This date presents an intriguing and rare occurrence: an outdoor Phish show in December. With one rather notable exception, December shows are played in the Northeast and, for obvious reasons, under a roof. But thanks to the desert climate of Southern Arizona, Phish is able to sneak in one last outdoor appearance for 1994, an odd enough fact for Trey to mention it and offer this post’s titular advice before the “17-minute-long pause” of the setbreak.
The strange circumstances offer an opportunity to tease apart the differences between outdoor and indoor Phish without the usual seasonal influences. To state the obvious, outdoor shows are typically in summer, indoor shows are typically in fall. And most Phish fans will tell you there’s a big difference between indoor shows and outdoor shows, from aesthetic properties such as two full sets of Full Kuroda versus daytime and nighttime sets to deeper theories about the nature of improvisation in a shed versus an arena. But is it just being in an enclosed space that makes those fall/winter dates so special — enough so that the old-school common wisdom on “best Phish months” remains Decembers ‘95 and ‘97 — or are they just more warmed-up at the end of a year than at its beginning/middle?
By 1994 Phish hadn’t quite bifurcated in this fashion — indoor and outdoor shows still largely feel the same up to about this point, because most shows have a uniform vibe. But the music inside the theaters and gyms of this fall have definitely started sketching out the stereotype of what indoor Phish should sound like: deeper, darker, and more challenging. So Mesa is an early chance to ask the question of whether that approach would transfer to an outside setting, or whether the fresh air would nudge the needle back towards the party-band moves of summer.
The band answers by playing what would be a perfect capper to this sprawling, breakthrough tour...if not for the inconvenient reality of another show the following night. It’s a lot of fun overall, and refreshingly shakes off the doldrums of the California shows. But two jams in particular provide a strong argument that the experimentalism of the fall would translate just fine to outdoor venues, foreshadowing the extremities of Summer 1995.
They’re a little slow to warm up on this night in the desert, but by the time they finish the set-closing Antelope, they’re engulfed in flames. I haven’t been keeping track, but I’d say this is probably my favorite Antelope of the tour; I can’t remember another version that matches its sustained intensity. By the time it gets to “The Force Theme” tease kicking me right in the nostalgia, I’m drooling...and there’s still seven minutes left to go. Beyond the impressive wall of noise in the middle, it’s also thrilling how they blow past the obvious off-ramps to the “Rye Rye Rocco” section, forcing Fish to keep doubling his double-time until he’s practically a hardcore drummer. It’s even got a “suck the deer shit from the side of this hole” alternate ending to top it off.

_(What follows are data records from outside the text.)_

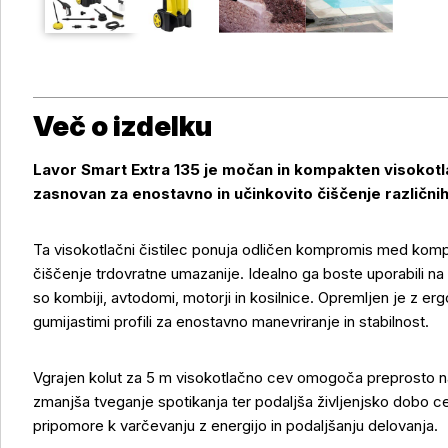
Več o izdelku
Lavor Smart Extra 135 je močan in kompakten visokotla
zasnovan za enostavno in učinkovito čiščenje različnih
Ta visokotlačni čistilec ponuja odličen kompromis med komp
čiščenje trdovratne umazanije. Idealno ga boste uporabili na d
so kombiji, avtodomi, motorji in kosilnice. Opremljen je z
gumijastimi profili za enostavno manevriranje in stabilnost.
Vgrajen kolut za 5 m visokotlačno cev omogoča preprosto nav
zmanjša tveganje spotikanja ter podaljša življenjsko dobo c
pripomore k varčevanju z energijo in podaljšanju delovanja.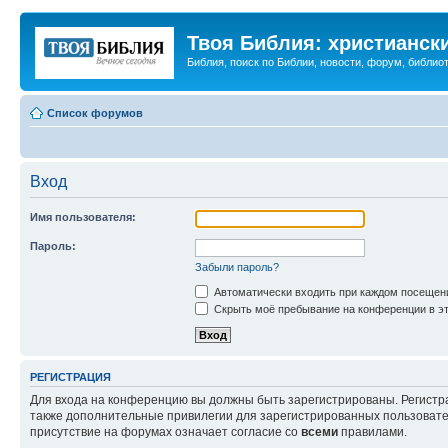
Твоя Библия: христианск
Библия, поиск по Библии, новости, форум, библиот
Список форумов
Вход
Имя пользователя:
Пароль:
Забыли пароль?
Автоматически входить при каждом посещен
Скрыть моё пребывание на конференции в эт
РЕГИСТРАЦИЯ
Для входа на конференцию вы должны быть зарегистрированы. Регистр
также дополнительные привилегии для зарегистрированных пользовател
присутствие на форумах означает согласие со
всеми
правилами.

Then there’s the Tweezer, which I’m also tempted to call my tour favorite despite the many historic versions that precede it. It’s in the ballpark of the runtime of Bozeman and Bangor but without as much wheel-spinning, moving fairly fluidly through multiple jam sections and feeling much shorter than its 26 minutes on the clock. There’s a wobbly start which threatens a Chico-style early abandonment, but by the time they all get to chanting some nonsense that sounds, anachronistically, like something about Beyoncé, it’s smooth sailing.
Once again, a “space” segment (starting around 9:45) ups the stakes significantly, and this time they handle it without leaving their native instruments, Trey conjuring up ambient washes until he finds a particularly gnarly one to sample and solo over, a move that would be SOP in the late 90s but which is still a novel innovation here. Subsequently there are vague notes of “Gypsy Queen,” “Can’t You Hear Me Knocking,” and “I’m a Man,” three themes frequently explored this fall, none of which fully apparate here, but just flavor the stew. A second space-out, starting around 19:00, could easily snuff the flame, but Mike, in a brilliant, baffling move, steers it into the Slave jam. Maybe it’s a little gimmicky to steal another jam’s peak as the resolution to a free-wheeling improvisation, but from the moment Fish brings the Tweezer drums back in (23:05) to the start of the slowdown ending (25:05), the jam hovers in quantum uncertainty between Tweezer and Slave, and it’s absolutely virtuosic.

Maybe it’s not the tour-defining Tweezer, but it’s a version that feels like it’s learned a lot from the successes and failures of its predecessors. And on this particular night, it proves that Phish were just as willing to take a song to its outer limits while staring at the stars as they were while staring at the rafters. Summer and Fall/Outdoor and Indoor would still eventually evolve into their own personalities, but this show is an early reassurance that, despite their differences, both environments would be equally improv-friendly.